Over the past 6 months, I have been on a lot, not all at the same time, but the list includes Minocycline, Rifampin, Nystatin, Diflucan, Itraconazole, sida acuta, houttuynia, and a whole lot of supplements. Currently on Mino, Rifampin, and Nystatin. At some point during this phase of treatment I developed some neuropathy. This is something I haven't experienced previously, so I'm a bit scared, and looking for some moral support and advice.

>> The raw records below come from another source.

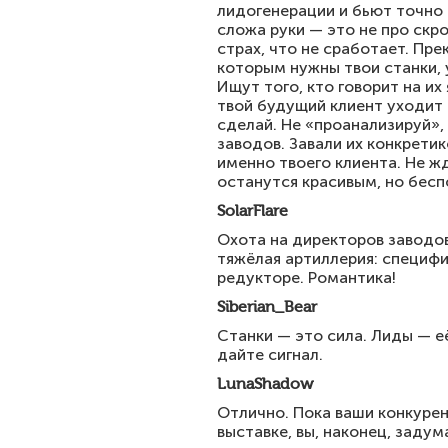
лидогенерации и бьют точно 
сложа руки — это не про скро
страх, что не сработает. Пр
которым нужны твои станки, 
Ищут того, кто говорит на их 
твой будущий клиент уходит к
сделай. Не «проанализируй»,
заводов. Завали их конкрети
именно твоего клиента. Не жд
останутся красивым, но бесп
SolarFlare
Охота на директоров заводов
тяжёлая артиллерия: специфи
редукторе. Романтика!
Siberian_Bear
Станки — это сила. Лиды — её
дайте сигнал.
LunaShadow
Отлично. Пока ваши конкурен
выставке, вы, наконец, задум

The neuropathy I experience is a skin sensation. It's almost like pin-pokes, skin tingles, or a crawling sensation. This started on my legs, and I've had surface muscle twitches on my legs as well. I added some supplements to help with nerve repair (CoQ10, Carnitine, NT Factor), and this seemed to reduce the "intensity" of the issue. I'm not sure if this has masked symptoms, or actually healed them. However, as of late, I seem to be noticing neuropathy symptoms on my skin in other areas of my body (arms, core, face, scalp). The other areas of my body tend to be a bit more of an "itchy skin" sensation, although some of it is minor pin-pokes as well, while my face seems to be more of a "tightness" feeling. This "expansion" of neuropathy started around the time that I added Rifampin about 1-1/2 months ago, coincidence or not. Immediately after starting Rifampin I noticed that the leg neuropathy became more persistent, triggering me to add in the nerve supplements. It has gradually expanded since then.

The expansion of the neuropathy is mainly what has me concerned, scared of what could be coming next. Given that Rifampin targets not only Bart, but also cyst lyme, I'm not sure what bug (or bug die-off) might be causing this. I was hoping treatment would stop this stuff in it's tracks, rather than getting worse.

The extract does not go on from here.